In Patterson v. Meta Platforms Inc., a New York appeals court ruled that Section 230 protected social media platforms from liability related to user-posted content, even when algorithms were used to amplify that content. The court reasoned that algorithmic recommendation was a form of editorial decision-making, which falls squarely within the protected domain of a publisher.
By contrast, in State of North Carolina v. TikTok Inc., a North Carolina court denied Section 230 immunity in a case alleging that TikTok had designed its platform to be intentionally addictive to children. Because the claim focused on product design rather than content moderation, the court held that the platform’s conduct went beyond traditional publishing activity and was therefore not shielded by Section 230.
The takeaway for insurers is clear: The applicability of Section 230 depends heavily on whether the alleged harm stems from user content or from the product’s design. As AI systems generate more of their own content, and as plaintiffs focus increasingly on design choices, Section 230 is likely to offer diminishing protection in this space.
What the Legal Trend Means for Insurers
The Garcia case is just one among a growing number of lawsuits targeting AI developers and infrastructure providers. Since the decision to allow Garcia’s claims to proceed, additional cases have been filed, including one against OpenAI for harms allegedly caused by ChatGPT, and several more against Character Technologies. The Texas attorney general has also launched an investigation into chatbots targeting minors with mental health advice.

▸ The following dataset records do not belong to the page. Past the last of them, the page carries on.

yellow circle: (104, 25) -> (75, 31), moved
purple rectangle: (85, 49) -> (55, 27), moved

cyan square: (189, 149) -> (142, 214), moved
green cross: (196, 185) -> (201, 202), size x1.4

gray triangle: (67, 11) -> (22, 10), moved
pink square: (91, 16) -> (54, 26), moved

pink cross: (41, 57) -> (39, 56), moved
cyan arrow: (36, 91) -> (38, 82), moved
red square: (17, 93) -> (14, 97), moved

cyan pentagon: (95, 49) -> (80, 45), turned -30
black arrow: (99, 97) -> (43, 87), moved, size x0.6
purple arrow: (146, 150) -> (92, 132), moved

At the same time, AI is moving further into consumer-facing products. Startups are already producing AI-powered companions and toys marketed to children. In an eyebrow-raising development, Mattel recently announced a partnership with OpenAI to co-develop new experiences for children. This raises the stakes for casualty insurers, who must now consider not only the design and deployment of AI systems, but also their potential to interact with vulnerable populations in high-liability environments.

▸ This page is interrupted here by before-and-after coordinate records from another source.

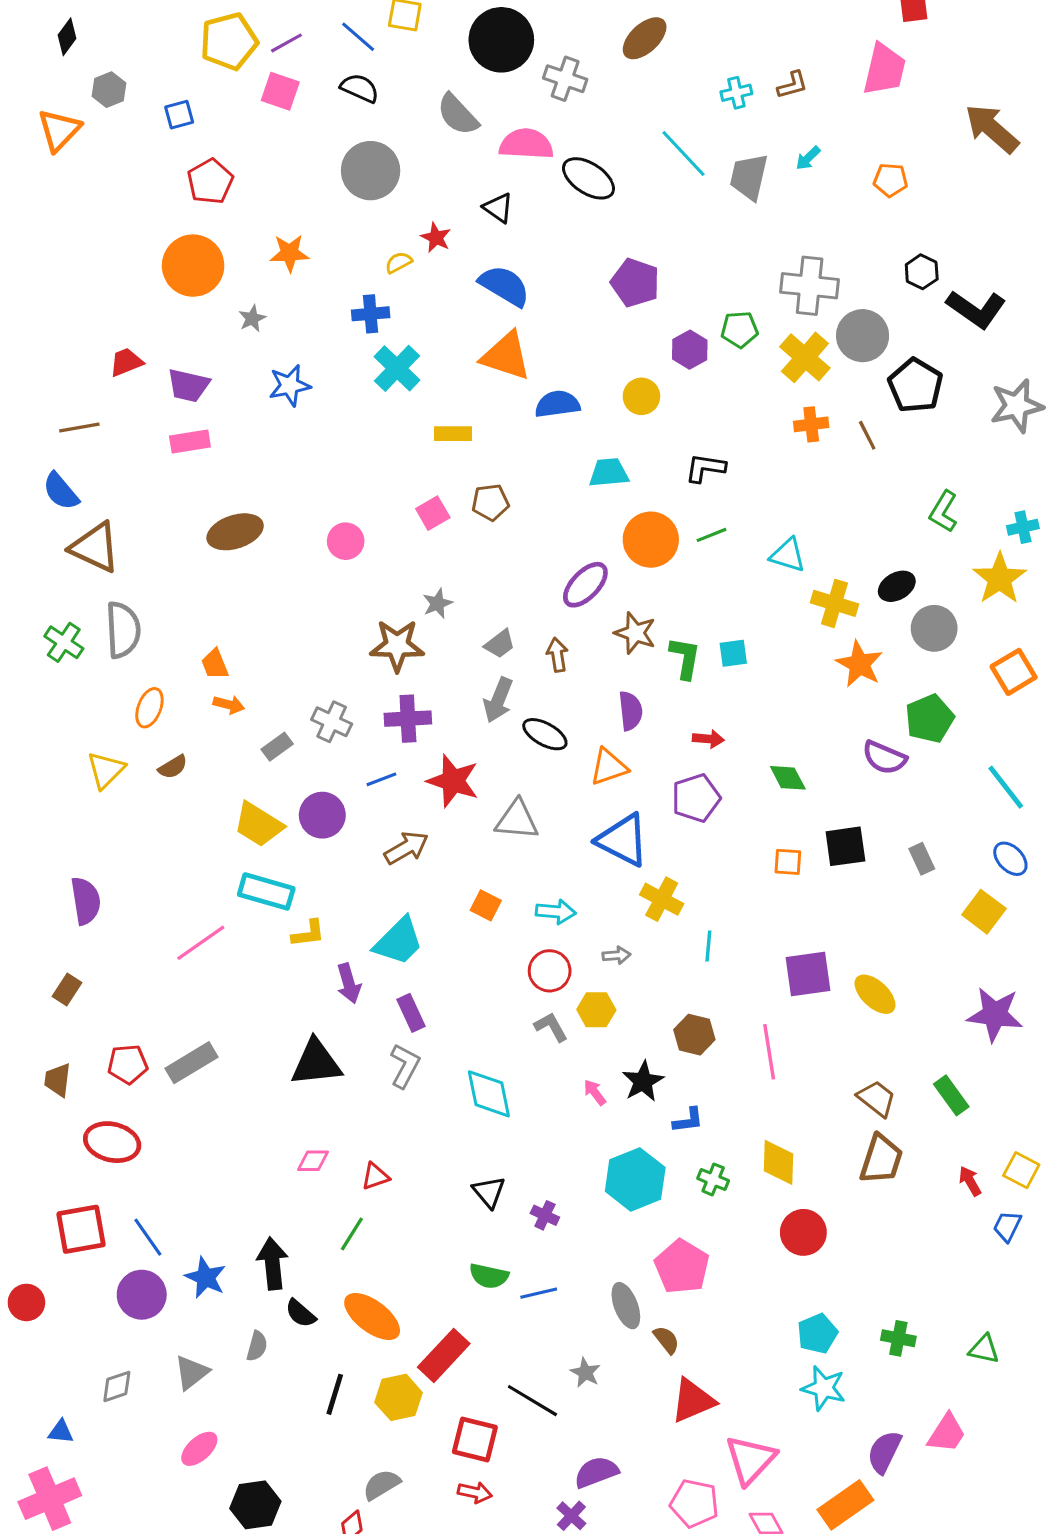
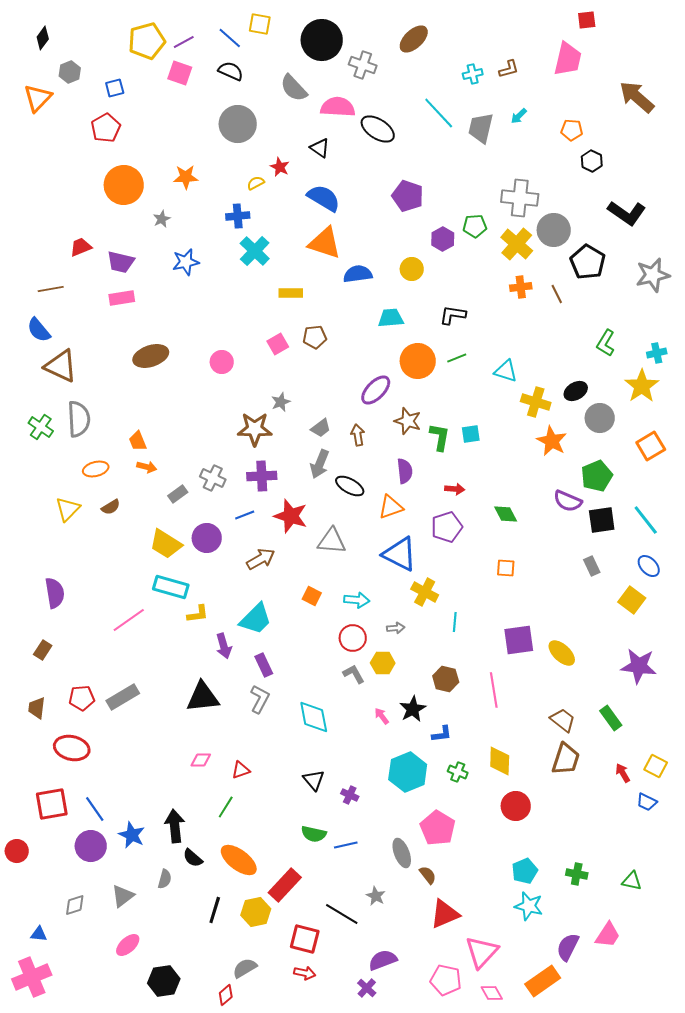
red pentagon: (210, 181) -> (106, 128), moved
black hexagon: (922, 272) -> (592, 161), moved
orange ellipse: (149, 708) -> (96, 469), turned 55
black square: (845, 846) -> (602, 520), moved
blue trapezoid: (1007, 1226) -> (647, 802), turned -90

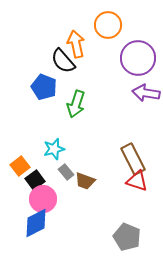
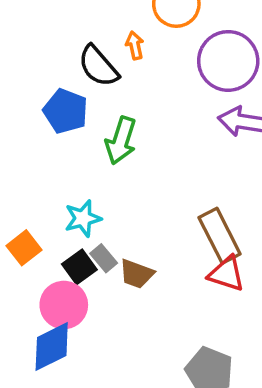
orange arrow: (76, 44) -> (135, 45), moved, size x0.6
black square: (35, 180) -> (79, 267), moved

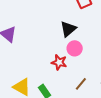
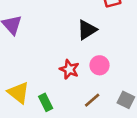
pink circle: (75, 48) -> (100, 65), moved

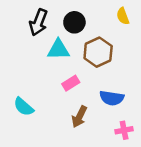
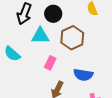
pink rectangle: (71, 83) -> (50, 63), turned -32
cyan semicircle: (24, 107) -> (12, 54), moved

To be clear, the technology underlying AI chatbots has yet to trigger a systemic loss event. But the legal foundation is being laid for AI litigation that could resemble past mass torts in structure and perhaps even in scale. For casualty insurers, the prudent path forward involves treating AI like any other emerging risk: one that develops incrementally, becomes clearer with time, and can be priced accordingly with the right tools and models.
AI as ‘Normal Technology’
In their 2024 book AI Snake Oil, Princeton researchers Arvind Narayanan and Sayash Kapoor caution against viewing AI as a superhuman force poised to upend society overnight. Instead, they frame it as “normal technology” that is capable of transformation but bound by the slow churn of adoption, regulation and unintended consequence.

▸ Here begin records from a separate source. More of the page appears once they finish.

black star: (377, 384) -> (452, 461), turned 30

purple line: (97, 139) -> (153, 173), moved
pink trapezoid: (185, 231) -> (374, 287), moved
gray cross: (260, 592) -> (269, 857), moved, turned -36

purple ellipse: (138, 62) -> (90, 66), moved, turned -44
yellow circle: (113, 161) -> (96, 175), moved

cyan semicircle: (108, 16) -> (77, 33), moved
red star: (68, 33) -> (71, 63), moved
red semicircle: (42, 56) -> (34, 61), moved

This perspective is both comforting and instructive for insurers. It allows the industry to rely on familiar mechanisms like scientific validation, regulatory signals and judicial precedent to assess and respond to AI-related risks. It encourages investment in forward-looking analytics that incorporate early signals from litigation, science and policy. And it reinforces the role of tort law as a safeguard against externalities that technology companies may overlook in their pursuit of innovation.
As AI continues to advance, the task for insurers is not just to follow the litigation but to anticipate it. That means engaging deeply with how these technologies are being built, marketed and used. It means investing in exposure-based models that can map legal liability at the entity level, before it crystallizes into a claim. And it means recognizing that “normal technology” is anything but simple when the stakes involve human safety, legal precedent and reputational risk.
The future of AI may not be apocalyptic, but it will be litigated. The insurers best prepared for that future will be those who start underwriting it today.